Innanzitutto, non distingue tra la fattispecie penale prevista dal codice penale a carico di "chiunque" (tecnicamente è un reato generico che contiene specifici elementi, tra cui la condotta violenta) e il reato "proprio" (ovvero, previsto in modo specifico per il solo Presidente della repubblica) prefigurato in costituzione (in tal caso non c'è specificazione degli elementi. Tutto viene lasciato all'interpretazione del Parlamento e della Corte costituzionale, così come per l'altra ipotesi dell'alto tradimento).
Nel caso dell'articolo 283 c.p. l'azione penale è esercitata dal p.m. A giudicare è la magistratura ordinaria.
Nel caso dell'art. 90 cost. l'azione penale, per così dire, viene esercitata dal Parlamento in seduta comune attraverso la messa in stato d'accusa. A giudicare è la Corte costituzionale.
Occorre sottolineare che l'art. 90 cost. parla di responsabilità per attentato alla costituzione del Presidente "per gli atti compiuti nell'esercizio delle sue funzioni". Come si vede, non si riferisce agli atti violenti richiesti dall'art. 283 c.p. per chiunque.

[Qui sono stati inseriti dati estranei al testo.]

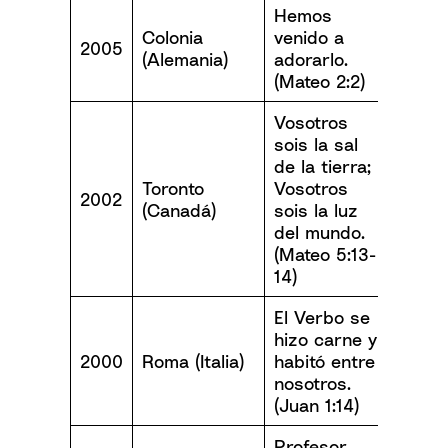
Hemos
Colonia
venido a
2005
(Alemania)
adorarlo.
(Mateo 2:2)
Vosotros
sois la sal
de la tierra;
Toronto
Vosotros
2002
(Canadá)
sois la luz
del mundo.
(Mateo 5:13-
14)
El Verbo se
hizo carne y
2000
Roma (Italia)
habitó entre
nosotros.
(Juan 1:14)
Profesor,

Per quanto riguarda il potere di nomina dei ministri (o del presidente del consiglio incaricato), la sua delimitazione non deve essere ricercata nei precedenti, giacchè è nettamente delineata dal sistema costituzionale, atteso che il nostro è un sistema parlamentare e non presidenziale. E su questo hanno scritto numerosi costituzionalisti. Certe prassi e certi precedenti hanno chiaramente forzato il dettato costituzionale. Ma non è su questo che si può fondare una corretta applicazione della Costituzione.
L'altro errore consiste nel confinare la censurabilità del comportamento di Mattarella soltanto nel rifiuto della nomina, tralasciando il fatto che aveva suggerito il possibile sostituto (Giorgetti. Ma questo è il meno), ma, soprattutto, che ha inferto un colpo alla costituzione fondata sul lavoro e sulla sovranità popolare dichiarando pubblicamente che a decidere della nomina di un ministro sono i cosiddetti "mercati", del cui gradimento egli tiene conto. Invece di tutelare i principi costituzionali ne diffonde pubblicamente il loro abbandono.
Mi sembra che la faccenda sia sottovalutata e presa alla leggera. Non appare così politicamente trascurabile e frutto della demagogia dei manettari, come si vorrebbe far credere.
Poi, la natura politica del governo e dei suoi ministri è altra faccenda.